## [Problem]
All of the data needs to be printed again, exactly as written.

## [Data in this exercise]
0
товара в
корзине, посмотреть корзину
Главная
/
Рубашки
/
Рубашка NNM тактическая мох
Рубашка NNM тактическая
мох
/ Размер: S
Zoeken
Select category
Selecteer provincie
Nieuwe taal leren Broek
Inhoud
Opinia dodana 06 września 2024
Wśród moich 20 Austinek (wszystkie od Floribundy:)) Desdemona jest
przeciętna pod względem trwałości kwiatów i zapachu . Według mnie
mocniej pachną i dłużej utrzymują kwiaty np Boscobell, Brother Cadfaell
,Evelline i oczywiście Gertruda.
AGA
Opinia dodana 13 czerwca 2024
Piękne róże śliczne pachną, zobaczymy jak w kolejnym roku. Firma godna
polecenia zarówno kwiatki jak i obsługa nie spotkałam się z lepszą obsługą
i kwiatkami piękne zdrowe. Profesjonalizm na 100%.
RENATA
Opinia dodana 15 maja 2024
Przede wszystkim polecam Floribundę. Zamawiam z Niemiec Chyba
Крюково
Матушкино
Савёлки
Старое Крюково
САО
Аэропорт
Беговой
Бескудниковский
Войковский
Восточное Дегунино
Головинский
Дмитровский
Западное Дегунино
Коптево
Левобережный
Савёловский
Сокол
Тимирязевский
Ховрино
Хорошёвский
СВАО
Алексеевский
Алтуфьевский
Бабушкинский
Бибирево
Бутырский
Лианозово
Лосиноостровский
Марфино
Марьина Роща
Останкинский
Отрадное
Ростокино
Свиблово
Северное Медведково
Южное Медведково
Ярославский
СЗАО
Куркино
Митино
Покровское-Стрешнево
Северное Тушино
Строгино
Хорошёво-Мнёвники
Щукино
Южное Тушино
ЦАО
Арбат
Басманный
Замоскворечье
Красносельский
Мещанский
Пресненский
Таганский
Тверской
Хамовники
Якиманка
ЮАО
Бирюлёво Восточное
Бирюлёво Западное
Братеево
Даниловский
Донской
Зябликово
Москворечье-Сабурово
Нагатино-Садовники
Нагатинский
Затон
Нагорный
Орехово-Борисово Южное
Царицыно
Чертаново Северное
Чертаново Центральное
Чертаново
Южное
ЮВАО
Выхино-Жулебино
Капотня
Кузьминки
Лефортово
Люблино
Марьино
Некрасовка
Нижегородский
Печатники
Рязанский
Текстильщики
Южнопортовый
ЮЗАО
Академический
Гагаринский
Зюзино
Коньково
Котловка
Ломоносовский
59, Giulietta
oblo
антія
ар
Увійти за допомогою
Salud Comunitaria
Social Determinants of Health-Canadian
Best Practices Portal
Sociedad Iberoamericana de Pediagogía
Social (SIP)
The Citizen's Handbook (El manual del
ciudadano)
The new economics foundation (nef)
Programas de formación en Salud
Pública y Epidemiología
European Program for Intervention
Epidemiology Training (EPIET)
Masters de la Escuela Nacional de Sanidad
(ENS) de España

## [Reply]
0
товара в
корзине, посмотреть корзину
Главная
/
Рубашки
/
Рубашка NNM тактическая мох
Рубашка NNM тактическая
мох
/ Размер: S
Zoeken
Select category
Selecteer provincie
Nieuwe taal leren Broek
Inhoud
Opinia dodana 06 września 2024
Wśród moich 20 Austinek (wszystkie od Floribundy:)) Desdemona jest
przeciętna pod względem trwałości kwiatów i zapachu . Według mnie
mocniej pachną i dłużej utrzymują kwiaty np Boscobell, Brother Cadfaell
,Evelline i oczywiście Gertruda.
AGA
Opinia dodana 13 czerwca 2024
Piękne róże śliczne pachną, zobaczymy jak w kolejnym roku. Firma godna
polecenia zarówno kwiatki jak i obsługa nie spotkałam się z lepszą obsługą
i kwiatkami piękne zdrowe. Profesjonalizm na 100%.
RENATA
Opinia dodana 15 maja 2024
Przede wszystkim polecam Floribundę. Zamawiam z Niemiec Chyba
Крюково
Матушкино
Савёлки
Старое Крюково
САО
Аэропорт
Беговой
Бескудниковский
Войковский
Восточное Дегунино
Головинский
Дмитровский
Западное Дегунино
Коптево
Левобережный
Савёловский
Сокол
Тимирязевский
Ховрино
Хорошёвский
СВАО
Алексеевский
Алтуфьевский
Бабушкинский
Бибирево
Бутырский
Лианозово
Лосиноостровский
Марфино
Марьина Роща
Останкинский
Отрадное
Ростокино
Свиблово
Северное Медведково
Южное Медведково
Ярославский
СЗАО
Куркино
Митино
Покровское-Стрешнево
Северное Тушино
Строгино
Хорошёво-Мнёвники
Щукино
Южное Тушино
ЦАО
Арбат
Басманный
Замоскворечье
Красносельский
Мещанский
Пресненский
Таганский
Тверской
Хамовники
Якиманка
ЮАО
Бирюлёво Восточное
Бирюлёво Западное
Братеево
Даниловский
Донской
Зябликово
Москворечье-Сабурово
Нагатино-Садовники
Нагатинский
Затон
Нагорный
Орехово-Борисово Южное
Царицыно
Чертаново Северное
Чертаново Центральное
Чертаново
Южное
ЮВАО
Выхино-Жулебино
Капотня
Кузьминки
Лефортово
Люблино
Марьино
Некрасовка
Нижегородский
Печатники
Рязанский
Текстильщики
Южнопортовый
ЮЗАО
Академический
Гагаринский
Зюзино
Коньково
Котловка
Ломоносовский
59, Giulietta
oblo
антія
ар
Увійти за допомогою
Salud Comunitaria
Social Determinants of Health-Canadian
Best Practices Portal
Sociedad Iberoamericana de Pediagogía
Social (SIP)
The Citizen's Handbook (El manual del
ciudadano)
The new economics foundation (nef)
Programas de formación en Salud
Pública y Epidemiología
European Program for Intervention
Epidemiology Training (EPIET)
Masters de la Escuela Nacional de Sanidad
(ENS) de España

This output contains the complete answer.